There has been a fair amount of talk about how warm weather will reduce the Kung Flu virus, as it routinely does the flu virii. But Smithsonian’s Dr. Katherine Wu is skeptical. Excerpt:
COVID-19 is not the flu. But amidst the ongoing pandemic, many people hold out hope that the two diseases have something crucial in common: a seasonality that will loosen the global grip of SARS-CoV-2 as the weather warms.
Many infectious diseases wax and wane with the changing months. Some, like flu, spike when the weather turns cold, while others, like cholera, thrive during warm, rainy summers. Whether such a pattern applies to SARS-CoV-2 is unclear. With spring just barely sprung, scientists haven’t had the time to suss out SARS-CoV-2’s annual schedule—if it sticks to one at all.
Besides, relying on seasonality to curb a pandemic can be a dangerous line of thought, says C. Brandon Ogbunu, a computational epidemiologist at Brown University.

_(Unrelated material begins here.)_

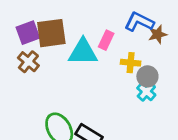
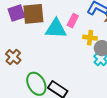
brown cross: (28, 62) -> (13, 57), moved

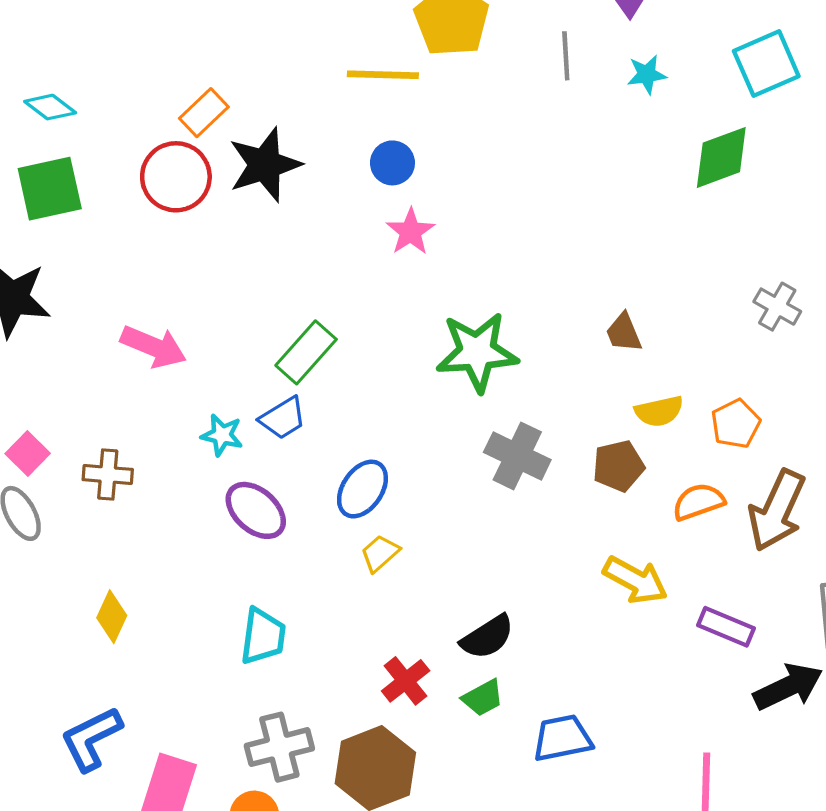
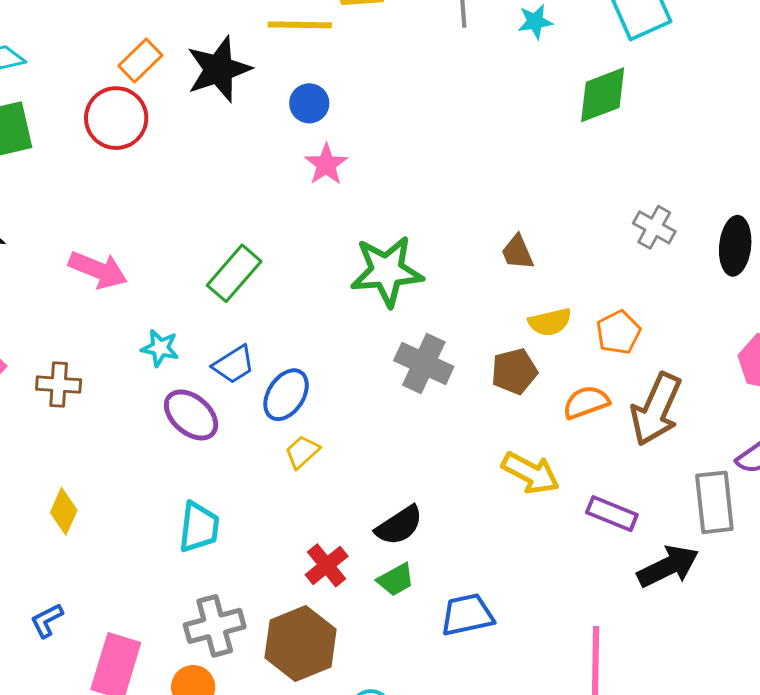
black star: (265, 165) -> (219, 69), moved
blue trapezoid: (283, 418) -> (234, 365), moved
blue L-shape: (91, 739) -> (47, 620), size x0.6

“Seasonality has the potential to decrease the rate of infection,” he says. But this factor alone won’t get the world anywhere close to resolving the outbreak. “If I was a betting person … all [my money] would be on the impact of human behavior and infrastructure” to slow transmission, he adds. “That’s where we need to put our emphasis.”

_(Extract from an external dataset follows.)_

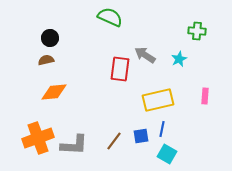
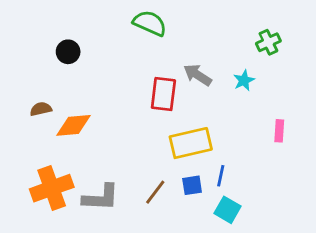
green cross: (197, 31) -> (268, 42), turned -30
brown semicircle: (46, 60) -> (41, 109), moved
yellow rectangle: (158, 100) -> (191, 143), moved

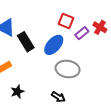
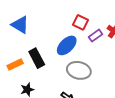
black rectangle: (26, 42) -> (37, 58), moved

Why Are Diseases Seasonal, Anyway?
The first time a severe infectious disease tears through a new population, it’s sure to wreak havoc. Without previous exposure, no members of the community are immune, leaving the virus with numerous potential hosts to sustain it for months to come, regardless of the weather forecast.

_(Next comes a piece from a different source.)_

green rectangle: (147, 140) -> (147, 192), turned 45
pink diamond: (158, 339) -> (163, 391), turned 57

Columbia University epidemiologist Micaela Martinez compares early outbreaks to a fire igniting in a forest full of kindling. The occasional rainstorm might do a bit to slow the conflagration. But with so many vulnerable trees, a touch of precipitation would be nowhere near enough to snuff out the flames. “For the first wave, the seasonality is not as relevant,” she says. “We can’t expect [the virus] to just go away.”
And that’s the rub.
Here’s another take on this from Dr. Marc Lipsitch, a Professor of Epidemiology and Director, Center for Communicable Disease Dynamics, Harvard T.H. Chan School of Public Health:
For the novel coronavirus SARS-CoV-2, we have reason to expect that like other betacoronaviruses, it may transmit somewhat more efficiently in winter than summer, though we don’t know the mechanism(s) responsible. The size of the change is expected to be modest, and not enough to stop transmission on its own. Based on the analogy of pandemic flu, we expect that SARS-CoV-2, as a virus new to humans, will face less immunity and thus transmit more readily even outside of the winter season. Changing seasons and school vacation may help, but are unlikely to stop transmission. Urgent for effective policy is to determine if children are important transmitters, in which case school closures may help slow transmission, or not, in which case resources would be wasted in such closures. Previously it was thought children were not easily infected with SARS-CoV-2. Recent evidence from Shenzhen suggests that children may be infected and shed detectable virus at about the same rate as adults — so now the only question is whether they transmit as readily. It seems likely the answer is yes, but no data as of this writing to my knowledge.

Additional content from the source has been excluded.